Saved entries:

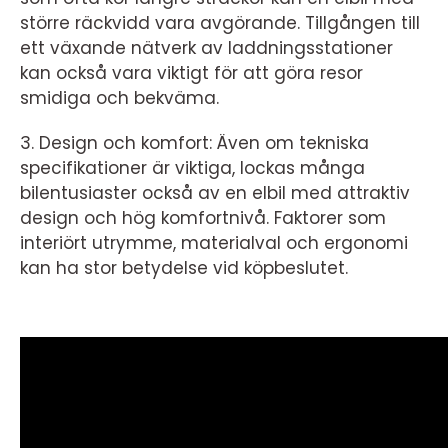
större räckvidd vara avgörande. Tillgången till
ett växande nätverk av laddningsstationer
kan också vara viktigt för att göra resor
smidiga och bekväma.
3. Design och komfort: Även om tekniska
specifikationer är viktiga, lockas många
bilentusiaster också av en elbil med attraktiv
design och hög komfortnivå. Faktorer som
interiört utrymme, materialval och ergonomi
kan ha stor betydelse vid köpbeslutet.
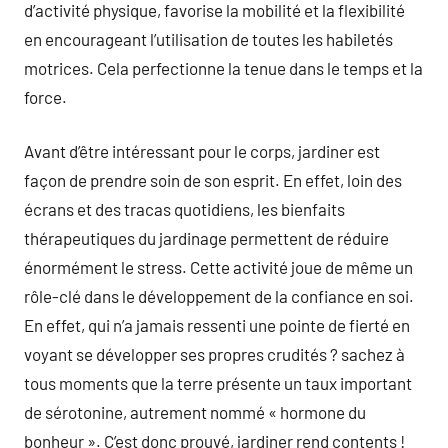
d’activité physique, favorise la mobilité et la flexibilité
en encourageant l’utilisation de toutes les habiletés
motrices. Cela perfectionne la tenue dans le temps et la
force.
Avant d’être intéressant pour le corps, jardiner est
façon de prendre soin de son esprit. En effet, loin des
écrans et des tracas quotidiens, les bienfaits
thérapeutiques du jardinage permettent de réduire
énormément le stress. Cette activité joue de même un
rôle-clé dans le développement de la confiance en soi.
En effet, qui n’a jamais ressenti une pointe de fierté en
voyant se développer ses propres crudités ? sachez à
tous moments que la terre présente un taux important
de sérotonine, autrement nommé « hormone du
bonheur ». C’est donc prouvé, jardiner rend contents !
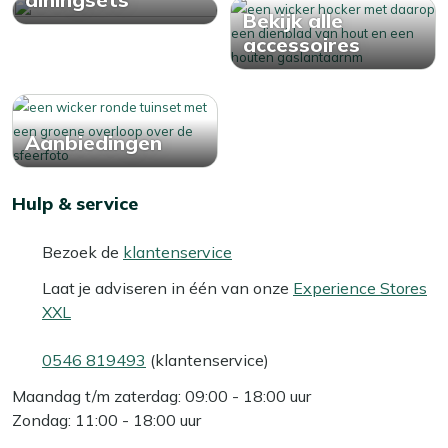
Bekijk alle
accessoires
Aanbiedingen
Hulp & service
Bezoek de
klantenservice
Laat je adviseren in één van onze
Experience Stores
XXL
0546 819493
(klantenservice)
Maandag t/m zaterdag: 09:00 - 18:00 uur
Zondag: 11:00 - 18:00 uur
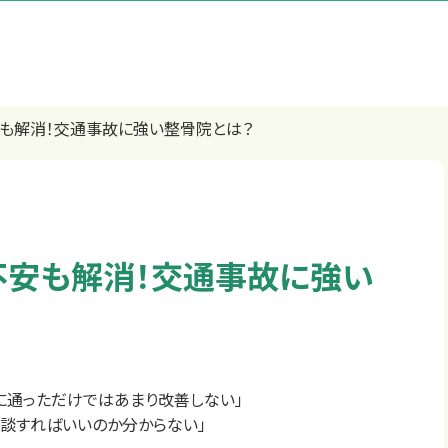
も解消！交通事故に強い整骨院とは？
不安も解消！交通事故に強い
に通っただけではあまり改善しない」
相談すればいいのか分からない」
--
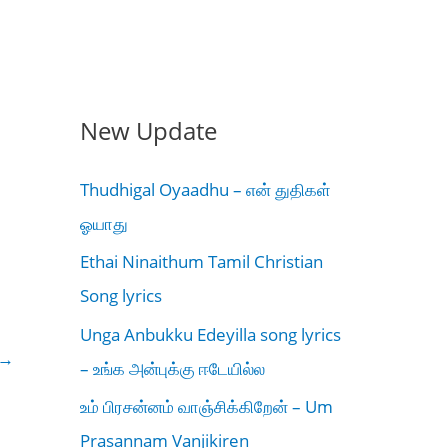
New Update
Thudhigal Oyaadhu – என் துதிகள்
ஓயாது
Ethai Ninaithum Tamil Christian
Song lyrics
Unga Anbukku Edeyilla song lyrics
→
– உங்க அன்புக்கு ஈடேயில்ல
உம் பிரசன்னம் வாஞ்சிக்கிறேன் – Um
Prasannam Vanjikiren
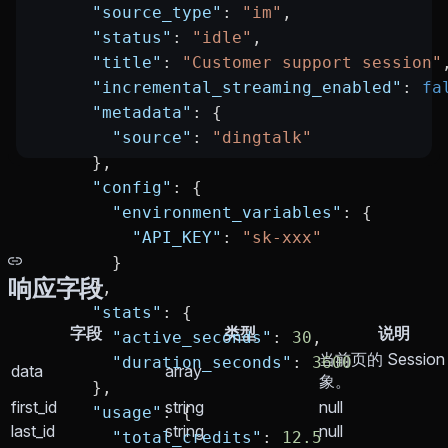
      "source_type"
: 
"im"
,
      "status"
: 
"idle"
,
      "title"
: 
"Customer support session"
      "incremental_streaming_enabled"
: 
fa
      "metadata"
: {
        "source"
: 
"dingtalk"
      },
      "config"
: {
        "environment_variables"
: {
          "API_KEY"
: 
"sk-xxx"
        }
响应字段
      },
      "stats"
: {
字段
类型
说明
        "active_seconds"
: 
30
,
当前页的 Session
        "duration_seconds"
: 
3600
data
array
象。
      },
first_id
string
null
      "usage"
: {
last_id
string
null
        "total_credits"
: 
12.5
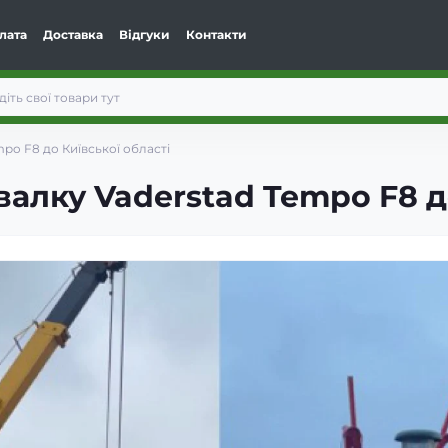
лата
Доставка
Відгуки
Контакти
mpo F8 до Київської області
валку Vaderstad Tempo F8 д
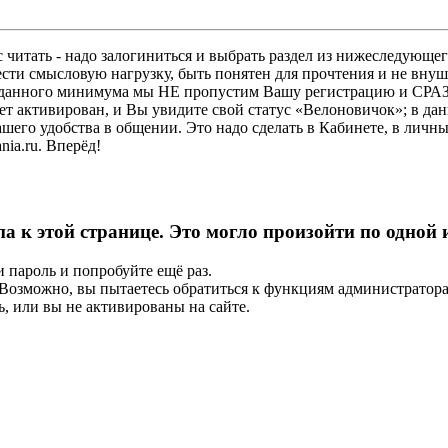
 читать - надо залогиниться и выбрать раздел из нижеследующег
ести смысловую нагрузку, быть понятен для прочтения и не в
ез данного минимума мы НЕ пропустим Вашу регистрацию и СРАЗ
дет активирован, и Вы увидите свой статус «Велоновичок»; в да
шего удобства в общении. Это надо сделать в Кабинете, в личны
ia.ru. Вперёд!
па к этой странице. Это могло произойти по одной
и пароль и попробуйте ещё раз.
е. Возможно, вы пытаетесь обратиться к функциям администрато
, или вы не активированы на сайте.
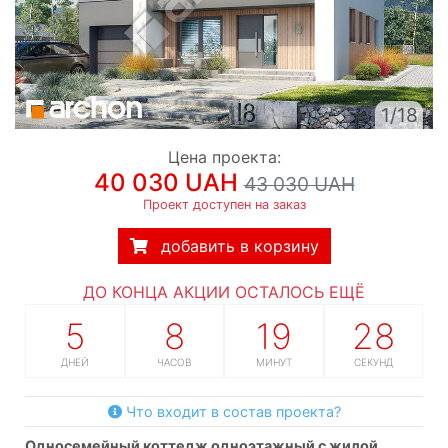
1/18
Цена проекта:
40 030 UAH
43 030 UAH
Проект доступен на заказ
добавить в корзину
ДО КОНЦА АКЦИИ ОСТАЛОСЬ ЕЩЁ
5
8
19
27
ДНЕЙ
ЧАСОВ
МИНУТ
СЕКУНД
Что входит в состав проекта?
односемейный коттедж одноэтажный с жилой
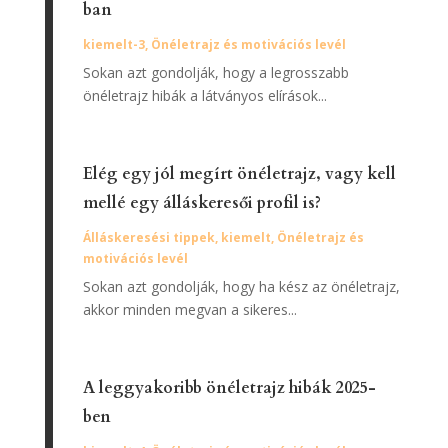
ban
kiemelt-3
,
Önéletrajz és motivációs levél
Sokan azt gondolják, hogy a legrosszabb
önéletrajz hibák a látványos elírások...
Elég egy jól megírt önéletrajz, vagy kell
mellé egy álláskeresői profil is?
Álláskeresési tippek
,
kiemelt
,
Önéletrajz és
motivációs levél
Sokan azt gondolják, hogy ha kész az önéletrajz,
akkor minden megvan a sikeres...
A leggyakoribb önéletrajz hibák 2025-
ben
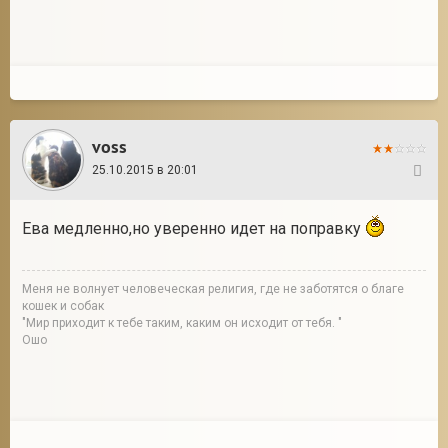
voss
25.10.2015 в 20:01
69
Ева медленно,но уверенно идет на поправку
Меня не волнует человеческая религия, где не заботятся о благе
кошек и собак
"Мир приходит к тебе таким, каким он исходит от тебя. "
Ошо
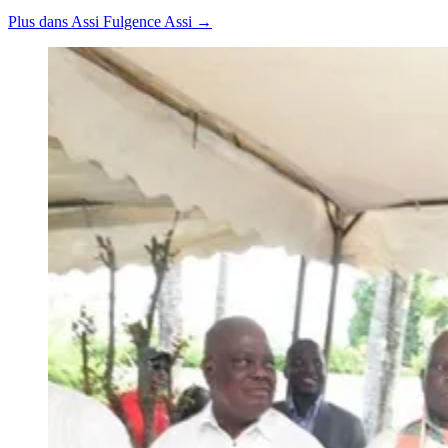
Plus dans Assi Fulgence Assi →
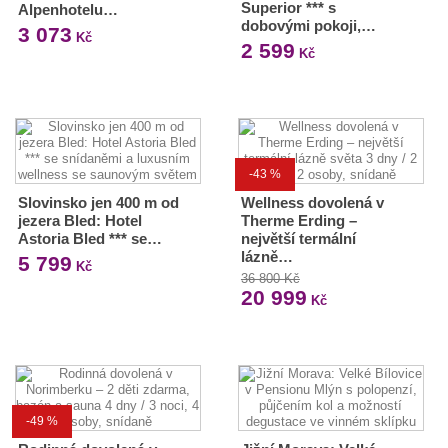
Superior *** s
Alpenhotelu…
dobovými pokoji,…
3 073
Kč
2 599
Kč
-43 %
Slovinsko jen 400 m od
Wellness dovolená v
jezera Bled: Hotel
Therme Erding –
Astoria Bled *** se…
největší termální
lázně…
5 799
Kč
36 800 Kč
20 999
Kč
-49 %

Task directions: Answer with a number alone. It should equal the count of lines in the entries that hold "effet".

Written solution: 2